Abstract: Social Support and Stress of Mothers of Children with and without Disability in Vietnam (Society for Social Work and Research 14th Annual Conference: Social Work Research: A WORLD OF POSSIBILITIES)

136P Social Support and Stress of Mothers of Children with and without Disability in Vietnam

Saturday, January 16, 2010
* noted as presenting author
So-Youn Park, MSW , New York University, Doctoral Student, New York, NY
Ian Dexter Ong, MSW, MPH , New York University, Doctoral Student, New York, NY
Background/Purpose: There are about one million children with disabilities living in Vietnam (Asia-Pacific Development Center on Disability, 2004). However, only 5% of children with disability received special education or treatment. This lack of public service imposes burdens and stress on primary caregivers, particularly on mothers. Despite the dire need of social support, negative attitudes toward disability associated with stigma and shame prevent families from seeking help. Previous studies have shown that social support plays an important role in mitigating maternal stress of children with disability. However, literature with Vietnamese population on this topic is limited. The aims of this study are 1) to examine whether mothers of children with disability would have a smaller structural and a lower level of functional social support than would mothers of children without disability; and 2) to identify predictors of stress that experienced by mothers of children with and without disability.

Methods: This study was conducted in Hue City, Vietnam. A total sample of 225 cases (106 mothers of children with cognitive delays (CD) and 119 mothers of children without CD) were included. The sampling methods consist of two stages. First, non-probability purposive sampling was used to select children with CD between the ages of three to seven years old. Second, non-probability quota sampling was used to select children without CD to match the number and gender of children with CD from the same kindergarten programs. Structural social support was measured with the Social Support Scale for Parents of Children with Developmental Disabilities (SSSPCD). The structure of social support in this study refers to the size of informal and professional support network. In addition to SSSPCD, mothers were asked to report types of social support with open-ended questionnaires. Their responses were coded into categories of functional social support. Data analysis included descriptive statistics, bivariate tests, and hierarchical multiple regression.
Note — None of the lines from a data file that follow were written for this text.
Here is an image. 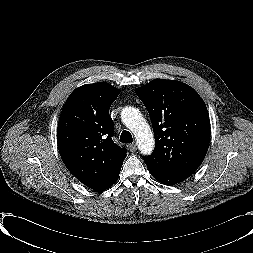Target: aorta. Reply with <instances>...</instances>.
<instances>
[{
  "label": "aorta",
  "mask_w": 253,
  "mask_h": 253,
  "mask_svg": "<svg viewBox=\"0 0 253 253\" xmlns=\"http://www.w3.org/2000/svg\"><path fill=\"white\" fill-rule=\"evenodd\" d=\"M122 122L129 128L138 144V148L144 155H149L154 149V136L149 124L135 107H125L121 111Z\"/></svg>",
  "instance_id": "1"
}]
</instances>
Results: Mothers of children with CD reported significantly higher levels of stress (M=49.3, SD=7.4) than did mothers of children without CD (M=42.3, SD=6.4) (t=7.58, p<.001). Mothers of children with CD had a smaller social networks and less functional support than did their counterparts. Among the five categories of functional social support identified (Material, Child-Directed, Family-Directed, Emotional, and Professional Work, after controlling for socio-demographic variables and child CD status, hierarchical regression revealed that Child-Directed (beta=-.20, p<.05), Family-Directed (beta=-.12, p<.05), and Professional Work (beta=-.14, p<.05) were significant predictors of maternal stress, whereas Material and Emotional support were not. When structural social support were added to the final model; yielded a significant change R2, and was also a significant predictor (beta =-.20, p<.05). The final model accounted for 39% of the variance in maternal stress.

Conclusion/Implications: These findings support the importance of social support to families of children with disability in Vietnam. Enhancing their informal and formal support systems can help decrease maternal stress by increasing special education services for children. Additionally, the implication for social policies and establishment of support programs can reduce stigmatization by increasing public's acceptance of children with disability.